According to ratings agency Fitch, DirecTV lost nearly 500,000 subscribers in the most recent quarter. Although DirecTV losses slowed during the height of the pandemic, they spiked to nearly 17% recently, according to Moffett Nathanson.

In addition to satellite TV, the company also offers DirecTV Stream, which is similar to an Internet-TV bundle. Google’s YouTube TV and Dish Sling.

Competition in rural areas has increased as broadband and fixed wireless companies build networks in areas where satellite TV providers were once some of the only TV providers.

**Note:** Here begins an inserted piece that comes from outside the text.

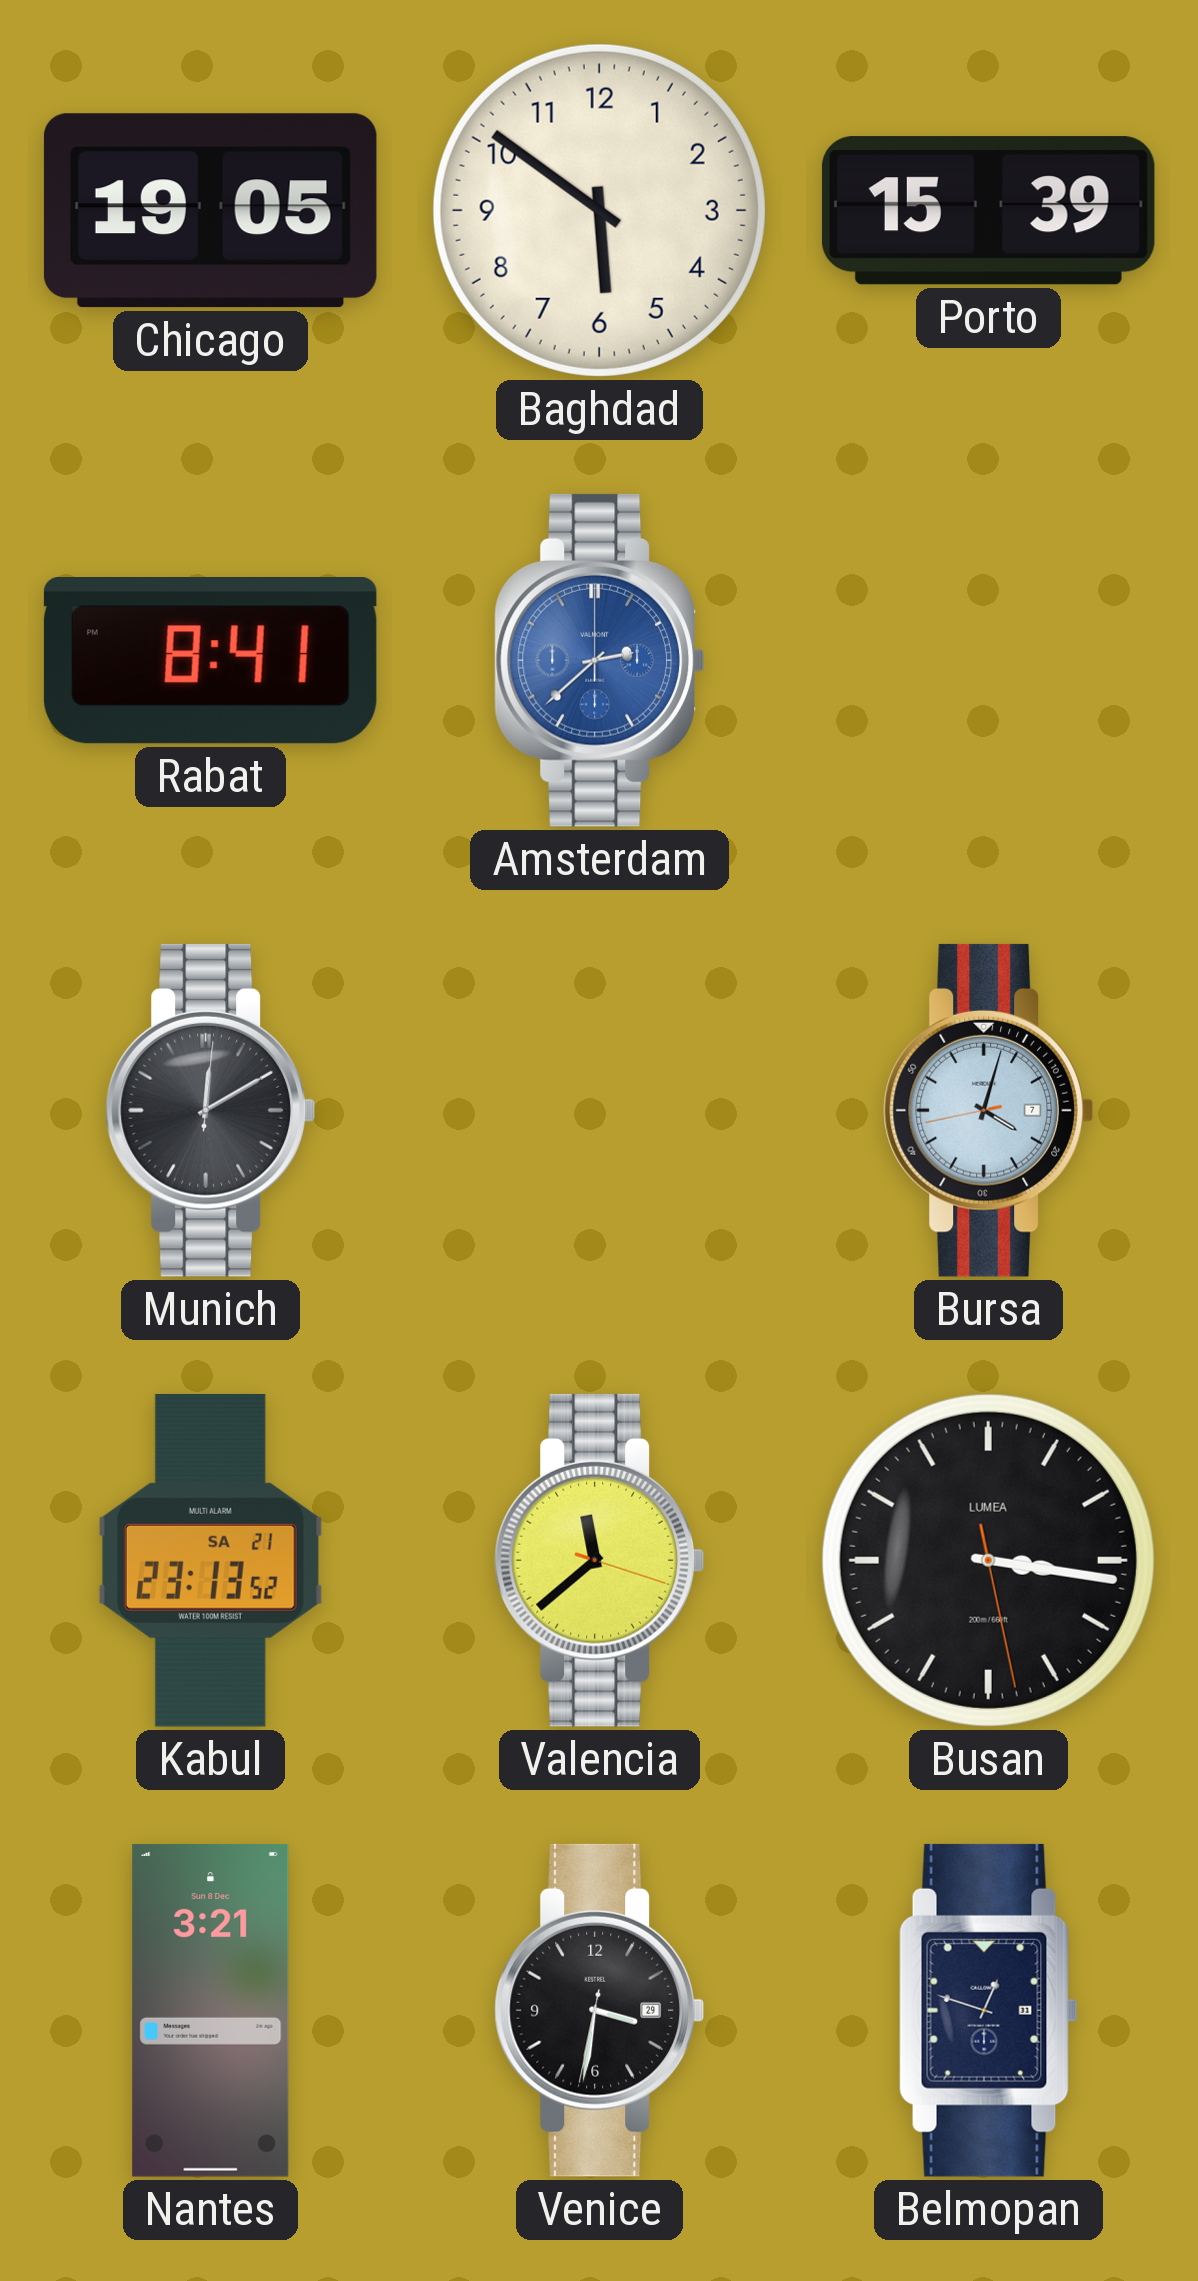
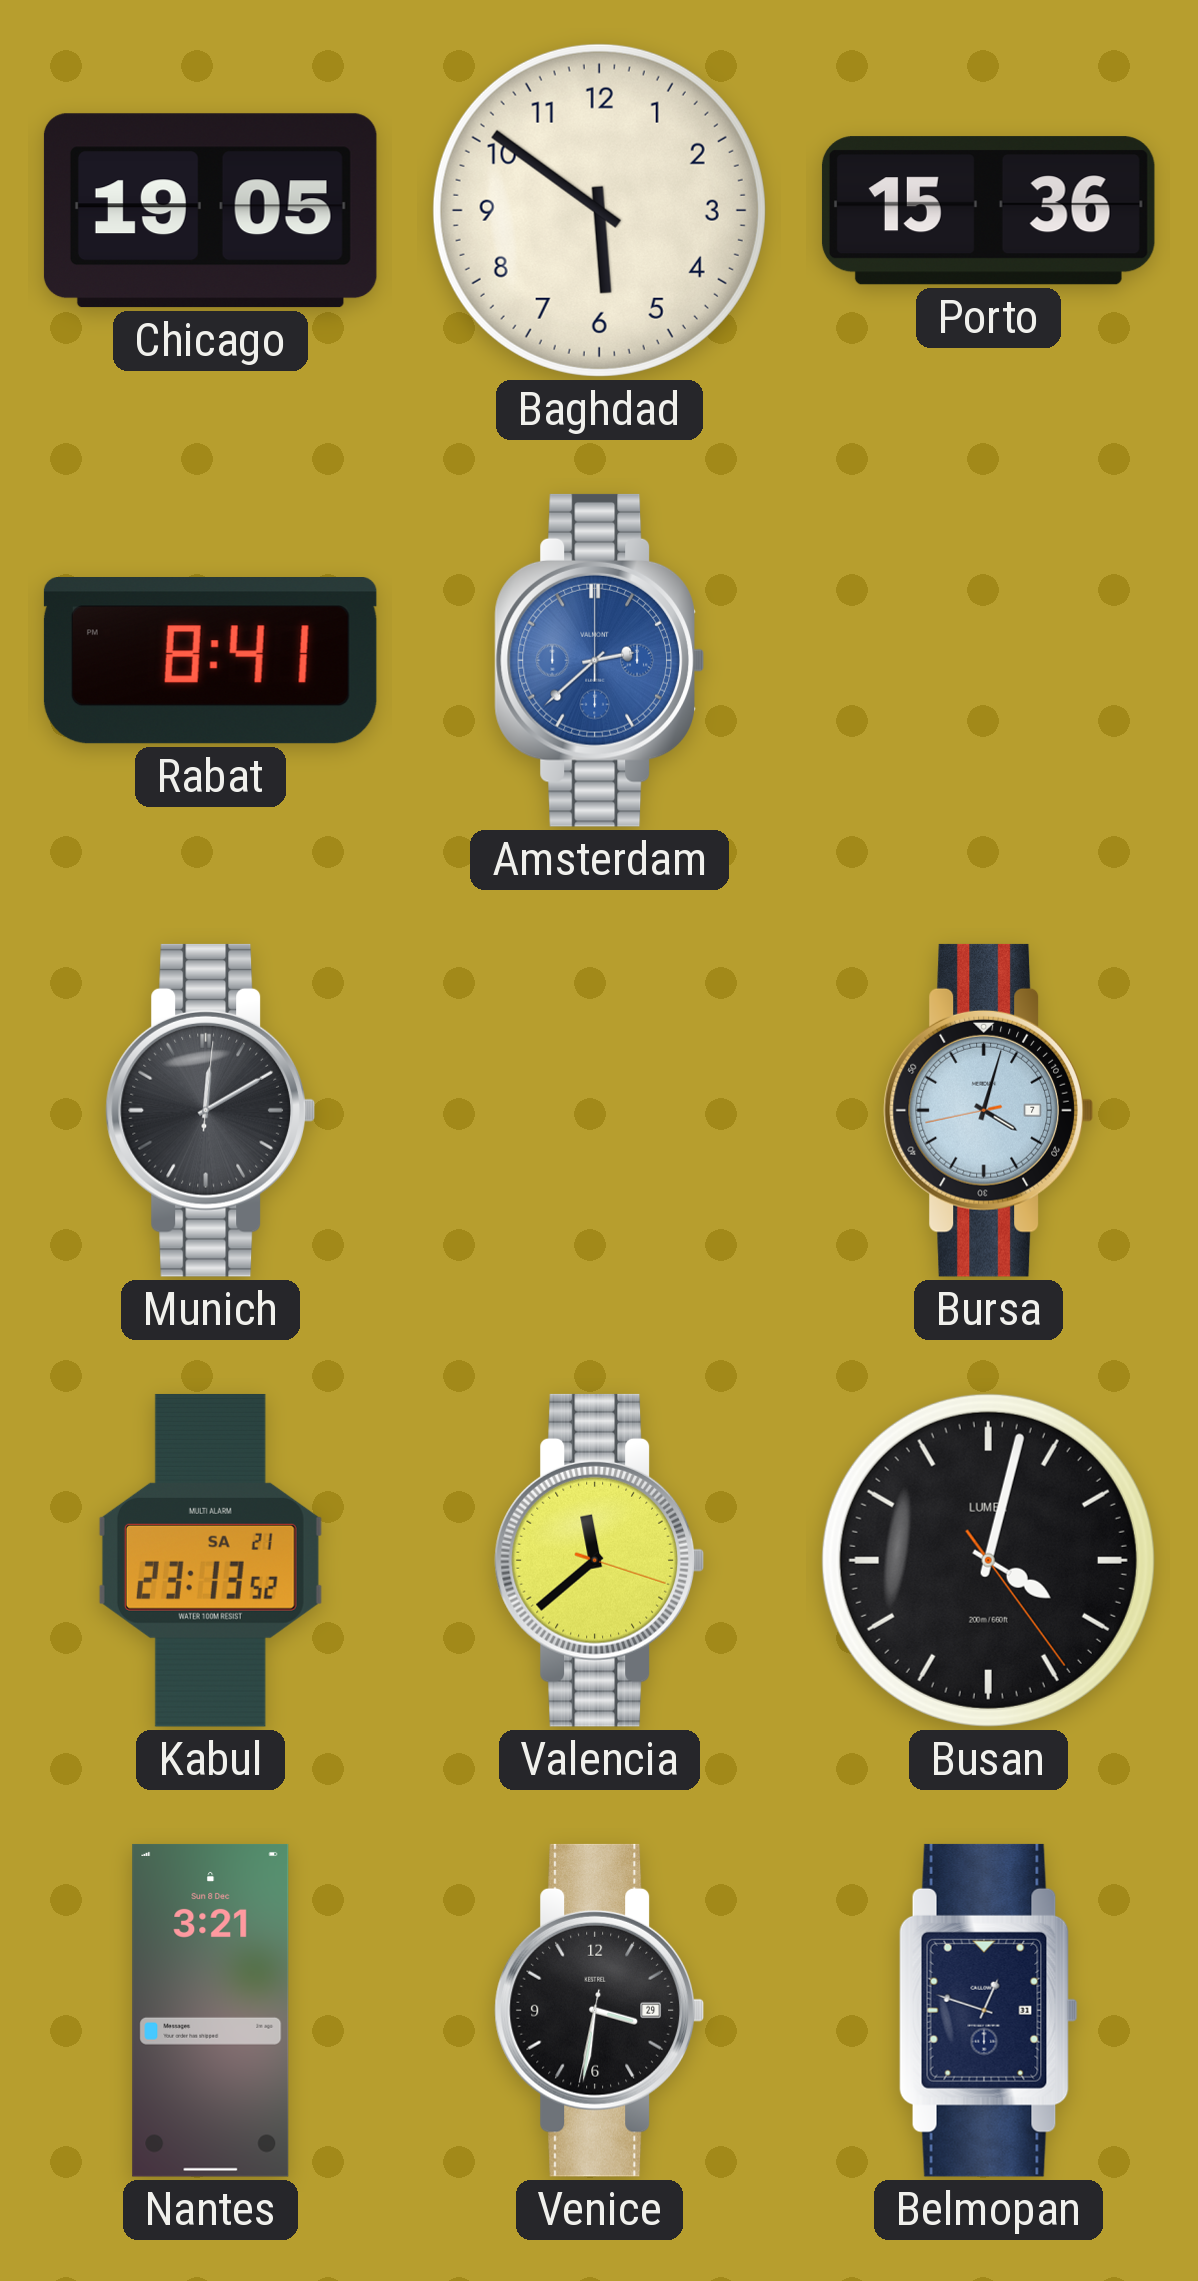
Porto: 15:39 -> 15:36
Busan: 3:16 -> 4:02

Meanwhile, the fee for broadcast and cable channels continues to rise. Officials across the industry have blamed rising fees as partly responsible for accelerating the loss of pay-TV subscribers in recent years.

In addition, media companies are offering more content traditionally found on linear TV, such as weekly shows, live events and sports, on streaming services, further pulling the value out of pay-TV bundles.

DirecTV’s contract recently expired for the rights to NFL’s “Sunday Ticket” Out of the Market Sunday Games Package. It had held the rights since the inception of “Sunday Ticket” in 1994 and was losing about $500 million annually on the package. CNBC reported earlier.

The people said the impending layoffs include only a small fraction of the staff associated with “Sunday Ticket”.